Wednesday, February 02, 2005

Playgroup does not a bad writer make

I have five articles, two novel edits (mine and one I'm doing for pay), and a bunch of PR writing going at once. You'd think I'd be all over trying to get it done sooner rather than later. Well, no.

I've been wanting to take my son to our neighborhood playgroup for months. The timing never worked out: either he'd be sleeping right up to its 9a.m. start time, or he'd wake up early and need to nap at its 9a.m. start time. Yesterday, the timing worked out perfectly: he woke at 8, meaning he wouldn't have to sleep till 11. So I dropped all 7 projects and headed out the door. I rationalized that I probably wouldn't get much done anyway because he'd get bored and want me to entertain him. And hey, maybe I'd get lucky and there would be another self-employed mom there.

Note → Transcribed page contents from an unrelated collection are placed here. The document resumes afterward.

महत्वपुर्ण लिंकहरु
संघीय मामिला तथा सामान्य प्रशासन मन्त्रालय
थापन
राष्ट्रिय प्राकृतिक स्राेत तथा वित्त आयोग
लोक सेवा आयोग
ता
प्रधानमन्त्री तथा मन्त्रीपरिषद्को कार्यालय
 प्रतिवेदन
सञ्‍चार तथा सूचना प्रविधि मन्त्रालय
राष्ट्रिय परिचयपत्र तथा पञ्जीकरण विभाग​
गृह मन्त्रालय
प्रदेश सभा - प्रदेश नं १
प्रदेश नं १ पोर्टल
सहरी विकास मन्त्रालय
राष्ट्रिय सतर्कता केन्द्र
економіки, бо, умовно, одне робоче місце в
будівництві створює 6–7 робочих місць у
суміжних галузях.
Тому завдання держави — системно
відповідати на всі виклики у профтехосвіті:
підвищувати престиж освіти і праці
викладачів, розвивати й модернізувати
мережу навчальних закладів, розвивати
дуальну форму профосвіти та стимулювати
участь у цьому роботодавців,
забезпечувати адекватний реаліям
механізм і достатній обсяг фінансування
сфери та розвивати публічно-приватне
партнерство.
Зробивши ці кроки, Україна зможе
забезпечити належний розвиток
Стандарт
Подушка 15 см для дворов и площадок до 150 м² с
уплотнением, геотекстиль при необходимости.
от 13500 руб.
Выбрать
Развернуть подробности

Well, no one else showed up. I called the group leader and she said interest had dropped off over the holidays and she herself was sick. Hey, at least she was responsible enough not to show up. In the meantime, my son discovered the communal toybox and all the toys we don't have. Way cool, mom!

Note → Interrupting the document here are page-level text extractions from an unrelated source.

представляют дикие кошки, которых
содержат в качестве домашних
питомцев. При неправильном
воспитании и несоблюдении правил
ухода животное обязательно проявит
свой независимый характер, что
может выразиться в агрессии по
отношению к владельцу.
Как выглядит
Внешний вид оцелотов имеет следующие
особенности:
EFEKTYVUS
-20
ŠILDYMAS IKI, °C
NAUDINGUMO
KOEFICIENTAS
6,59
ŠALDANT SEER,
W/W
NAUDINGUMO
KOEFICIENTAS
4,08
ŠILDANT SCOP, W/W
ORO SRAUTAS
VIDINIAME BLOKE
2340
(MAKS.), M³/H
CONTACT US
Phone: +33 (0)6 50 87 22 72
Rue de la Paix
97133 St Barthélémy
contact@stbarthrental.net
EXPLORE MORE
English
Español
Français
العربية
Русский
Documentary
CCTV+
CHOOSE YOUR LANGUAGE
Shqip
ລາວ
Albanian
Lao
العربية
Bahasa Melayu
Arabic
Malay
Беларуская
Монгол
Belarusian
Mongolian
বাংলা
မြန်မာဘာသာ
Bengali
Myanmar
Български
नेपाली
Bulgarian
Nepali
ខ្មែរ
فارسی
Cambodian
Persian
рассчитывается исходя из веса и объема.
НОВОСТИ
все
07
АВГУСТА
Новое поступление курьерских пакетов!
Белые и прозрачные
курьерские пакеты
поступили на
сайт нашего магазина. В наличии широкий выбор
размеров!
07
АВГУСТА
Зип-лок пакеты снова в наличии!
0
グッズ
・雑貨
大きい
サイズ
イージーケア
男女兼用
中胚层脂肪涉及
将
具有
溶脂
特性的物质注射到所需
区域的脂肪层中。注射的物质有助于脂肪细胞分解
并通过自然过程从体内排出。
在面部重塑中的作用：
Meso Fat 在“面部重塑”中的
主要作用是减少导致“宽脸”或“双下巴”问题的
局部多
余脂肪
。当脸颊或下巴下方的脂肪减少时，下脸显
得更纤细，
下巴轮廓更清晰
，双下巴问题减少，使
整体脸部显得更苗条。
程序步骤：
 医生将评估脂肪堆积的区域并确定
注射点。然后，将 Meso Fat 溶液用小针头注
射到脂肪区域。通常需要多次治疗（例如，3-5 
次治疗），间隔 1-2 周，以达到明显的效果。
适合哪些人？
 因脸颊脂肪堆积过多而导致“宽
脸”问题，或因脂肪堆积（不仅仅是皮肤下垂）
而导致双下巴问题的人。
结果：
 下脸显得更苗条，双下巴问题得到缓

I'm not much of a player. At his age, toddlers still parallel play - they don't play *with* anyone else. And I find this terribly boring. Don't get me wrong, I love watching him arrange his refrigerator letters and his wooden blocks. It's just when he wants me to watch unceasingly - or "help", which really means deconstructing everything I do - that I start wondering whether something is inherently wrong with me. What mother finds it boring to play with her child?

Bringing him to playgroup, however, taught me a couple of valuable lessons. Ones that I think will keep me going back.
  1. Toys we both find interesting are good. (I just love showing him how those wire-and-bead mazes work.)
  2. New environments are good. (We went for a long walk around the clubhouse's rooms.)
  3. Getting out of the house is good. (Not only was I not distracted by the computer, but focusing on play actually freed my brain so my work was more efficient that afternoon. Who knew?)
I'm excited by this. It means that just because I'm bored by one type of repetitive activity doesn't mean I'm bored by child's play in general. It means that just as I have strengths and weaknesses as an adult, I have them as a mother too. And I can learn to capitalize on them. And this will help me as a writer, which of course will feed back into mothering. A happy mommy is a good mommy.

I can't wait to take him to Story Hour today - provided he's not sleeping through it.